Mitochondrial dysfunction has been widely accepted as a detrimental factor in subarachnoid hemorrhage (SAH)-induced early brain injury (EBI), which is eminently related to poor neurologic function outcome. Previous studies have revealed that enhancement of heat shock protein 22 (hsp22) under conditions of stress is a friendly mediator of mitochondrial homeostasis, oxidative stress and apoptosis, thus accelerating neurological recovery. However, no study has confirmed whether hsp22 attenuates mitochondrial stress and apoptosis in the setting of SAH-induced EBI. Our results indicated that endogenous hsp22, p-AMPK/AMPK, PGC1α, TFAM, Nrf1 and Drp1 were significantly upregulated in cortical neurons in response to SAH, accompanied by neurologic impairment, brain edema, neuronal degeneration, lower level of mtDNA and ATP, mitochondria-cytosol translocation of cytochrome c, oxidative injury and caspase 3-involved mitochondrial apoptosis.
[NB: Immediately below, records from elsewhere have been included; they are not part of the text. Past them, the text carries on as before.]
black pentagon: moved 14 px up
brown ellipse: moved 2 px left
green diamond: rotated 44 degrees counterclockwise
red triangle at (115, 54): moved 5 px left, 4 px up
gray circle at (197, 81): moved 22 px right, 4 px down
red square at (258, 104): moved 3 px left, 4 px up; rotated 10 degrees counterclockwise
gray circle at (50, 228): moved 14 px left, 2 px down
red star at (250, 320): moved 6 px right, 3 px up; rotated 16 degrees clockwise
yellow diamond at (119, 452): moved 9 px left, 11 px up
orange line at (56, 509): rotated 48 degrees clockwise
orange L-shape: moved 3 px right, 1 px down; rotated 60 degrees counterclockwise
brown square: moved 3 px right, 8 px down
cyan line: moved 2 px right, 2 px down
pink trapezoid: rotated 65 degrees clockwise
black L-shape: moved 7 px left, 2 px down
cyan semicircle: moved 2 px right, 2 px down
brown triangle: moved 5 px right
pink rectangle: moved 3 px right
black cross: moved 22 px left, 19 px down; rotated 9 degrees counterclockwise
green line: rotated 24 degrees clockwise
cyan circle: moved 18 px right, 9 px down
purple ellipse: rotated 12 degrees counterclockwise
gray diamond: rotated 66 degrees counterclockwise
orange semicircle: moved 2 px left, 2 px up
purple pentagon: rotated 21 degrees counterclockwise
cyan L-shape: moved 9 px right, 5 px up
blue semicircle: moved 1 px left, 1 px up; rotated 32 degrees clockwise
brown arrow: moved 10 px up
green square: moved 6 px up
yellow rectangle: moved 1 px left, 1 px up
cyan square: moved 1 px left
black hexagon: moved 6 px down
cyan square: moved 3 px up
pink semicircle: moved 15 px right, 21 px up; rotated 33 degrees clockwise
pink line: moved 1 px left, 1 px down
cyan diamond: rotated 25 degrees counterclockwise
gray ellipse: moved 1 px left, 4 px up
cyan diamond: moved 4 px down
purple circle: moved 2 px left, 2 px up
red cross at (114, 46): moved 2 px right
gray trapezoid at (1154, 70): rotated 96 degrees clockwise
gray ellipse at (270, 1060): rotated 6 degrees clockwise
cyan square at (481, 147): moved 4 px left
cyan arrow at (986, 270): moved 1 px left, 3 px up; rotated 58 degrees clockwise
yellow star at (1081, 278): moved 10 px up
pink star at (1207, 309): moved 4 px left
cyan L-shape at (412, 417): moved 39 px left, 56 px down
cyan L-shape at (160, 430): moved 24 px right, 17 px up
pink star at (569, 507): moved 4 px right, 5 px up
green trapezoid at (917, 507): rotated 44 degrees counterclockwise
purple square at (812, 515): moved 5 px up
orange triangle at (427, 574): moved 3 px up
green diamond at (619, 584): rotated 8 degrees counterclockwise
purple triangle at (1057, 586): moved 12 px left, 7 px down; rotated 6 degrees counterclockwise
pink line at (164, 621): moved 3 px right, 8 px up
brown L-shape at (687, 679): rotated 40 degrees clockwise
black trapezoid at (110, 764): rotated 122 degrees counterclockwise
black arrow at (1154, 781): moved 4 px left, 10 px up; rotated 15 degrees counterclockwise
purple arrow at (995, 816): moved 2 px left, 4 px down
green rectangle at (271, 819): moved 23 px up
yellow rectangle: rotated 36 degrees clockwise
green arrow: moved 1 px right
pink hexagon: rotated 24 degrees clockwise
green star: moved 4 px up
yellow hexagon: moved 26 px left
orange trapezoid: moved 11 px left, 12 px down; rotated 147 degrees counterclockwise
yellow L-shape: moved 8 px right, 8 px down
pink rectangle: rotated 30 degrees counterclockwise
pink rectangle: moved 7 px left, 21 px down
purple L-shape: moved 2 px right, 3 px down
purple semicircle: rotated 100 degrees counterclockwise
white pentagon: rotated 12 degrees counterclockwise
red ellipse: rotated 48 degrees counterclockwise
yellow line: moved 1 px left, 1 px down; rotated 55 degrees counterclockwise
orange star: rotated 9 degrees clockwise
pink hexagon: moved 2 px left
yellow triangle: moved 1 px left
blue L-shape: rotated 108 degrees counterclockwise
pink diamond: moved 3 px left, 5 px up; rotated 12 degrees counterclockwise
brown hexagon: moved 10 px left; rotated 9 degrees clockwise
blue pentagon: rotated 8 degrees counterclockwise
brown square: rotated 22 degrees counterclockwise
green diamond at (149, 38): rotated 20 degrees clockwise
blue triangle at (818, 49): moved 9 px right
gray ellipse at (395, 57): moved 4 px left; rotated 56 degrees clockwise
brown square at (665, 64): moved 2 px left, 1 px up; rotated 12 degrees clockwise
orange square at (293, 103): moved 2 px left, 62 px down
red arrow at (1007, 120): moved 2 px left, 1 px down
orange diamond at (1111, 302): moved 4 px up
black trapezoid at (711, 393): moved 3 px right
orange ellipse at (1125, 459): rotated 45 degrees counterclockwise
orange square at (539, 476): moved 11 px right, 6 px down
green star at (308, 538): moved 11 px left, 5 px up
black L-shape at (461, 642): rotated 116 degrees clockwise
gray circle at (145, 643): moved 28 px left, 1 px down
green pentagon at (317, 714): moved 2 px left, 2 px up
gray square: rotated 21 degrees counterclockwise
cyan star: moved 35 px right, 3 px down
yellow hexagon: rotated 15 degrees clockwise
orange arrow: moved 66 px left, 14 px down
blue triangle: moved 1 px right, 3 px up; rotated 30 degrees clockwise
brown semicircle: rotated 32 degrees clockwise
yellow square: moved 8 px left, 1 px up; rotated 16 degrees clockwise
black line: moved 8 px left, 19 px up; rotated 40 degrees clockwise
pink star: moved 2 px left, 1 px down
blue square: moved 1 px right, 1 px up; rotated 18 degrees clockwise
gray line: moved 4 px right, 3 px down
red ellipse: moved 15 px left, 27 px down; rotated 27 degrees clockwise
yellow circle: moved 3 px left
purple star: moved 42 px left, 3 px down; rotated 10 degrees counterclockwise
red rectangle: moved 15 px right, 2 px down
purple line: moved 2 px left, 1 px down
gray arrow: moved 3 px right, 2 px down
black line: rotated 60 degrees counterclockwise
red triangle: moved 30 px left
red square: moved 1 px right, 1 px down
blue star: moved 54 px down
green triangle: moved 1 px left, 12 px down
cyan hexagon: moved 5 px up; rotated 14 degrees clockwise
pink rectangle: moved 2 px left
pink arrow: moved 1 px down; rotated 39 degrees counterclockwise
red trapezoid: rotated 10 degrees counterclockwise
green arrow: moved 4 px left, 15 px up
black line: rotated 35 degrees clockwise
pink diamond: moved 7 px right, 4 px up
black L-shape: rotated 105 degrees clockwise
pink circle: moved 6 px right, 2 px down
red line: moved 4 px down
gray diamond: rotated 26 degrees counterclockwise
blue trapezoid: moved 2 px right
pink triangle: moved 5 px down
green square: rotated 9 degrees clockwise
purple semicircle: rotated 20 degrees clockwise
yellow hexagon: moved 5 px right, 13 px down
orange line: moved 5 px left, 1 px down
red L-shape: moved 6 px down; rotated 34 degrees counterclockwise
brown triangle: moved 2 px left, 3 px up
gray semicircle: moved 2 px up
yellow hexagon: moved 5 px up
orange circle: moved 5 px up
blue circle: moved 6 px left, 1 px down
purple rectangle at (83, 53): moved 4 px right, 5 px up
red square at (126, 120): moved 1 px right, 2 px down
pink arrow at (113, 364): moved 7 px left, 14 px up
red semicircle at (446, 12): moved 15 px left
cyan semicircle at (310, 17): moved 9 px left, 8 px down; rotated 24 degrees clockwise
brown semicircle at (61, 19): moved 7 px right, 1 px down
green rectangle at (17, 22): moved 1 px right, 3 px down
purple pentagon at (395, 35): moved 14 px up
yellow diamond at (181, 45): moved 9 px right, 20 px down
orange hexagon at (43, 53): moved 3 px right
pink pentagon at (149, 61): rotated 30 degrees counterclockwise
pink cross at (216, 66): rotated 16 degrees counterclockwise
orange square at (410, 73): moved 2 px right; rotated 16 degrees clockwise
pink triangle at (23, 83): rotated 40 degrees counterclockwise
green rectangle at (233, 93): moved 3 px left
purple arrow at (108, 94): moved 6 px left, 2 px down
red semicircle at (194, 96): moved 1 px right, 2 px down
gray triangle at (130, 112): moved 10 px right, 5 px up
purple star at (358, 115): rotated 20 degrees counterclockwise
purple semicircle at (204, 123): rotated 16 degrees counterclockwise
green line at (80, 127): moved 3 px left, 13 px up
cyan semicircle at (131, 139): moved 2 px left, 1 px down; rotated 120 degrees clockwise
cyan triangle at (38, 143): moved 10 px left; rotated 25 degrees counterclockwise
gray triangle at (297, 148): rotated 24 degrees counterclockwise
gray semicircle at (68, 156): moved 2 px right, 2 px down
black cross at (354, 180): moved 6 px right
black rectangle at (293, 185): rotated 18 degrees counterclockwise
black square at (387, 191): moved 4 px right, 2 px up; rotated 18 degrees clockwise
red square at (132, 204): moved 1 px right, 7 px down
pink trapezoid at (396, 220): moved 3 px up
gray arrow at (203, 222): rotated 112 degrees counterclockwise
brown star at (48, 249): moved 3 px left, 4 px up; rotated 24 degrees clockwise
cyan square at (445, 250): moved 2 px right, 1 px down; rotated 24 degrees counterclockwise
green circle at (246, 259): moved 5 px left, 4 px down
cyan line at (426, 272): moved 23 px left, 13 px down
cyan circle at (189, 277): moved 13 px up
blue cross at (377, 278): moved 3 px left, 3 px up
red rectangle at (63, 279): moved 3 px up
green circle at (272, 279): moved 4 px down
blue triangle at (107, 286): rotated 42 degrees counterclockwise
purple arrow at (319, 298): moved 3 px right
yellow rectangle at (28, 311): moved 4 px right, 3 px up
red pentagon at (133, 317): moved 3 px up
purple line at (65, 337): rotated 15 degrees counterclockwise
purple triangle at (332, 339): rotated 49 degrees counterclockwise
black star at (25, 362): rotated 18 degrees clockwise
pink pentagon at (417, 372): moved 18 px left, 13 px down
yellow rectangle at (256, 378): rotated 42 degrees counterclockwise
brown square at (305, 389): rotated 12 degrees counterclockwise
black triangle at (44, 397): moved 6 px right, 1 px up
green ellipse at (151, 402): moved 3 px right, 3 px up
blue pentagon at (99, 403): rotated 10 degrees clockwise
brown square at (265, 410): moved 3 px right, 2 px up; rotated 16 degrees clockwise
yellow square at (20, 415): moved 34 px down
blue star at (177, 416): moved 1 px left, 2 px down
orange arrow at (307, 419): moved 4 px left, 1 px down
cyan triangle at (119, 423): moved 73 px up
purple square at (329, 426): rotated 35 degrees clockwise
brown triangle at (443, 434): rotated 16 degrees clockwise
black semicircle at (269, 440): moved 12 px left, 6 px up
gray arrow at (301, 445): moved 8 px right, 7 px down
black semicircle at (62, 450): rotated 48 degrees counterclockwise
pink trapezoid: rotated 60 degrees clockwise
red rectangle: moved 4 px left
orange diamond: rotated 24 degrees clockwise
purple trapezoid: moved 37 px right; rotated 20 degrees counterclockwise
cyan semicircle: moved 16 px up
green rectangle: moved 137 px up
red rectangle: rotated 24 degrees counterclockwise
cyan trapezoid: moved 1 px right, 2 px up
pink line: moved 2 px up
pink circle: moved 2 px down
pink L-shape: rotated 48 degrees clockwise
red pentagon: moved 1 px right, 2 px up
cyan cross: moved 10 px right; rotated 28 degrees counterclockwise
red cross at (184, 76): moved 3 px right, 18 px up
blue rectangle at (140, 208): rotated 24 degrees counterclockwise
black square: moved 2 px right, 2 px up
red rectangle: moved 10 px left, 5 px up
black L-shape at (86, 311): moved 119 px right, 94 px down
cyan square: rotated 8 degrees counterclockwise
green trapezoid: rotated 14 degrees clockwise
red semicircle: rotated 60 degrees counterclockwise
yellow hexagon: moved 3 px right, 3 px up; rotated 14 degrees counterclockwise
However, exogenous hsp22 maintained neurological function, reduced brain edema, improved oxidative stress and mitochondrial apoptosis, these effects were highly dependent on PGC1α-related mitochondrial biogenesis/fission, as evidenced by co-application of PGC1α siRNA. Furthermore, we demonstrated that blockade of AMPK with dorsomorphin also compromised the neuroprotective actions of hsp22, along with the alterations of PGC1α and its associated pathway molecules. These data revealed that hsp22 exerted neuroprotective effects by salvaging mitochondrial function in an AMPK-PGC1α dependent manner, which modulates TFAM/Nrf1-induced mitochondrial biogenesis with positive feedback and DRP1-triggered mitochondrial apoptosis with negative feedback, further reducing oxidative stress and brain injury. Boosting the biogenesis and repressing excessive fission of mitochondria by hsp22 may be an efficient treatment to relieve SAH-elicited EBI.